I agree something like this is true, which is why my preferred solution is for the FDA to have different levels of approval. I would like them to immediately give this a medium-level approval, something like “we have reservations about this drug but it’s not technically illegal to take it”, and then update it to a high-level approval later on. Otherwise everyone’s life is going to be constantly held hostage to a PR campaign to sway the opinion of the stupidest 10% of the population.

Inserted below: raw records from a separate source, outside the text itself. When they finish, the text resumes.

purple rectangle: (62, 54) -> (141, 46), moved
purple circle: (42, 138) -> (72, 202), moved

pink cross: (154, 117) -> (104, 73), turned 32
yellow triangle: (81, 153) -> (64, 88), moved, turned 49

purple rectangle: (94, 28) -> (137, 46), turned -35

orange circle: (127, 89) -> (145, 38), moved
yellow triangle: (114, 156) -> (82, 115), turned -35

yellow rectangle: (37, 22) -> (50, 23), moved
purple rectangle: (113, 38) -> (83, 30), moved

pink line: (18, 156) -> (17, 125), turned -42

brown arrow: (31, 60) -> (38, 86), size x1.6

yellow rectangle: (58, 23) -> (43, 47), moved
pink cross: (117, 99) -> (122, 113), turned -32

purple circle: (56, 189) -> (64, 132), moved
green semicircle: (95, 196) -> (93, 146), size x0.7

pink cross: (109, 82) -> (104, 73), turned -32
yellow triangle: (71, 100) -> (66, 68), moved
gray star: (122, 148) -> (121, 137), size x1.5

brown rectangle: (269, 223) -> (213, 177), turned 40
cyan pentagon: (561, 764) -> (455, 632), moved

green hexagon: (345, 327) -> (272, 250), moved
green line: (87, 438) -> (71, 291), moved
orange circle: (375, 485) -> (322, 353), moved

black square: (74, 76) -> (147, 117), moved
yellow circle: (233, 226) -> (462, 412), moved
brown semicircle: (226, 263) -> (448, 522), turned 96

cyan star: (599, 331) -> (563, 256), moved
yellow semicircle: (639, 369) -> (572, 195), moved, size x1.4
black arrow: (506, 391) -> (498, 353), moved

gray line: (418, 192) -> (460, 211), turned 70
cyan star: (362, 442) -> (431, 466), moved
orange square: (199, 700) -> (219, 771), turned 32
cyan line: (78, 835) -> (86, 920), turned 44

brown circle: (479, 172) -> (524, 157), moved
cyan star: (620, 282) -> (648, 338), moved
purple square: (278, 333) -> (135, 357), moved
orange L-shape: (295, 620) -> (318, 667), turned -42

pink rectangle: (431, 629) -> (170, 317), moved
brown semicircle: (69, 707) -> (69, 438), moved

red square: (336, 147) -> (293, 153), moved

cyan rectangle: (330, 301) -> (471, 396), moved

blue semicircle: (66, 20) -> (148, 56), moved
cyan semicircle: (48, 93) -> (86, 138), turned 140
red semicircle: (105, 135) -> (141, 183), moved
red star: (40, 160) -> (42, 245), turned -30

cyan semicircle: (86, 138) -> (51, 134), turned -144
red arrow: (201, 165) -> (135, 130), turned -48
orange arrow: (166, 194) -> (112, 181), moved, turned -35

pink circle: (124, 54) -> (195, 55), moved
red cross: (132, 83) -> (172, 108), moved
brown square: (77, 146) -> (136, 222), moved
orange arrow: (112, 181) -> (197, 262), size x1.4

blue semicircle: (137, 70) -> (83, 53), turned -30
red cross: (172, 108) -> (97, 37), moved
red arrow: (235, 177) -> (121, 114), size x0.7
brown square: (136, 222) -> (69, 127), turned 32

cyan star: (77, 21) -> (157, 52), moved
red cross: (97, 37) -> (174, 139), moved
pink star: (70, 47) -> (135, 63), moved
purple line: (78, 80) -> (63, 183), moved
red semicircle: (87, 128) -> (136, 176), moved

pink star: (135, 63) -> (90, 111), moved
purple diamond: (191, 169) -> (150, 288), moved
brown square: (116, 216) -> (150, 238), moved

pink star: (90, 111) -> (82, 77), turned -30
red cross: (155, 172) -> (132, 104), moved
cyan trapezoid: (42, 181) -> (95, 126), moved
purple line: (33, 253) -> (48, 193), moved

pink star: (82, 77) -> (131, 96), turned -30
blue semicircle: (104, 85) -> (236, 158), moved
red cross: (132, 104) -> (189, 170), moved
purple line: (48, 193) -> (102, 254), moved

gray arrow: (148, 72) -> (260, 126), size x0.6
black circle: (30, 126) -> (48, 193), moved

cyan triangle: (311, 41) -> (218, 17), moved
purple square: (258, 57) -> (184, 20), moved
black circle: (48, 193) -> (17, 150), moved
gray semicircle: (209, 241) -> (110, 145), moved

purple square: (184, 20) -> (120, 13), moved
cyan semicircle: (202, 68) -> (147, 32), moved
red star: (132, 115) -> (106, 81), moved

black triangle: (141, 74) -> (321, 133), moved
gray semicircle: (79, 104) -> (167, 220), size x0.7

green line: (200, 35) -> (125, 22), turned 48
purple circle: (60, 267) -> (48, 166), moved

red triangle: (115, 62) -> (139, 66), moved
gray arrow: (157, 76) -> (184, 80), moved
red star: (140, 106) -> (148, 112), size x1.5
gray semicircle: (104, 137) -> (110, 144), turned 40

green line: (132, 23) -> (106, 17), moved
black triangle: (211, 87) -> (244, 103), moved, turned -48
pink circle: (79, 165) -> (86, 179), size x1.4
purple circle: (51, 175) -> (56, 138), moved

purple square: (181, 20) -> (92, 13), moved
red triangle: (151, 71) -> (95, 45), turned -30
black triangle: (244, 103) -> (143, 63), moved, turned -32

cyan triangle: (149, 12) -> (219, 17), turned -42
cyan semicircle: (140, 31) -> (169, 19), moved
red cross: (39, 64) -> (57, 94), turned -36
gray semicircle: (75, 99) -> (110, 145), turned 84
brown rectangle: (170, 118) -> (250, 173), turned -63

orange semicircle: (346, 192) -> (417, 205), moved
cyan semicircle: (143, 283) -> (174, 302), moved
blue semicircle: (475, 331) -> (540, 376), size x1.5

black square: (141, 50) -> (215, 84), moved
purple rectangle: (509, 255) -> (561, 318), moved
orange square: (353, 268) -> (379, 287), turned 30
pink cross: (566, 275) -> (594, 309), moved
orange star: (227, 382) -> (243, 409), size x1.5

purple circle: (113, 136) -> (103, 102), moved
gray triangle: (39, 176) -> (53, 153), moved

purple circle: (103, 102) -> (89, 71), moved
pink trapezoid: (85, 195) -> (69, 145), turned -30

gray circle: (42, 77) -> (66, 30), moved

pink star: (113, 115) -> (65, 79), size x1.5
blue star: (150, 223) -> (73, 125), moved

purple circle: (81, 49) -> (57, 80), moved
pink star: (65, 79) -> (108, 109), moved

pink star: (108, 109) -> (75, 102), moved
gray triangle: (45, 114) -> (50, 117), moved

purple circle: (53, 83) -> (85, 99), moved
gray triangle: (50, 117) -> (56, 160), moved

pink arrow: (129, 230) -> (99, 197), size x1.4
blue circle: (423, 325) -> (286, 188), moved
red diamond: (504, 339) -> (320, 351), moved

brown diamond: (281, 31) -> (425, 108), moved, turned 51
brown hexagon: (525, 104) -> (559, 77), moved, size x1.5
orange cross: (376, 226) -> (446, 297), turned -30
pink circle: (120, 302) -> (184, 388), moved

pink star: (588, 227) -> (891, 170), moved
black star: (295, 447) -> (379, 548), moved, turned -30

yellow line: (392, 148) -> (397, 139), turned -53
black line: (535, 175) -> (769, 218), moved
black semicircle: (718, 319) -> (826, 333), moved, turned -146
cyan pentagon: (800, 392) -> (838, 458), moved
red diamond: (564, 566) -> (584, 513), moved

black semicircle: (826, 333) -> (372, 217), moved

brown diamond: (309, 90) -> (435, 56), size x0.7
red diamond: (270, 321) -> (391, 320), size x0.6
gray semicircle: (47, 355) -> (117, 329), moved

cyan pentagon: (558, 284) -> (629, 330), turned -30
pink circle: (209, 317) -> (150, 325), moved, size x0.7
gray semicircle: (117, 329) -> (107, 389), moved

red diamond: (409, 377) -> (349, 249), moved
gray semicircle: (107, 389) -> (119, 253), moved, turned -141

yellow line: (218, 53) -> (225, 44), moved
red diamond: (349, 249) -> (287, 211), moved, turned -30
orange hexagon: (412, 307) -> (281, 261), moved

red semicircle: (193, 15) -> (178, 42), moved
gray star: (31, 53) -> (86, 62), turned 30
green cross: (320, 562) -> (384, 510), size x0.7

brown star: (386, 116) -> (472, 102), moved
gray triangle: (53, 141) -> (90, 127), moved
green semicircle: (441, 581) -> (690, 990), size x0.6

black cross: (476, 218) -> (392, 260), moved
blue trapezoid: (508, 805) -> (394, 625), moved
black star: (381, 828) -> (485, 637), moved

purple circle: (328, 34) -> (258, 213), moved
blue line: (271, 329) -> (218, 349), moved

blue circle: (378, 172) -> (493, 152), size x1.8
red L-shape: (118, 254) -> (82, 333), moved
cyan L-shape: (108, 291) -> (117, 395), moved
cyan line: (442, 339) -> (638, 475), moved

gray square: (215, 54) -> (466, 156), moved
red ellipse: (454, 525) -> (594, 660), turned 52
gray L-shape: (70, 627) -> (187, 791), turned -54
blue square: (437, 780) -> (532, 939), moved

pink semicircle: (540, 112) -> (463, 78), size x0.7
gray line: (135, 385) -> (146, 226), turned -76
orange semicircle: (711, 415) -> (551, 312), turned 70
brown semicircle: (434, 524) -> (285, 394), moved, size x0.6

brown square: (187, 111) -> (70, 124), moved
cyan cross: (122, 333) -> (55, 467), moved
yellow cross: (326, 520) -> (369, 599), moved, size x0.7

Maybe a better way of framing this is that we made a deal with the devil when we decided to ban all drugs until a centralized government agency said they were okay. Now the entire reputation of Medicine as a field is inextricably linked with the reputation of that government agency, and protecting that agency’s reputation is more important than saving lives, having reasonably-priced drugs, making reasonably-paced medical progress, or basically anything else. I acknowledge this behavior makes sense given that the deal exists, but I think we should be looking for ways to extricate ourselves from it.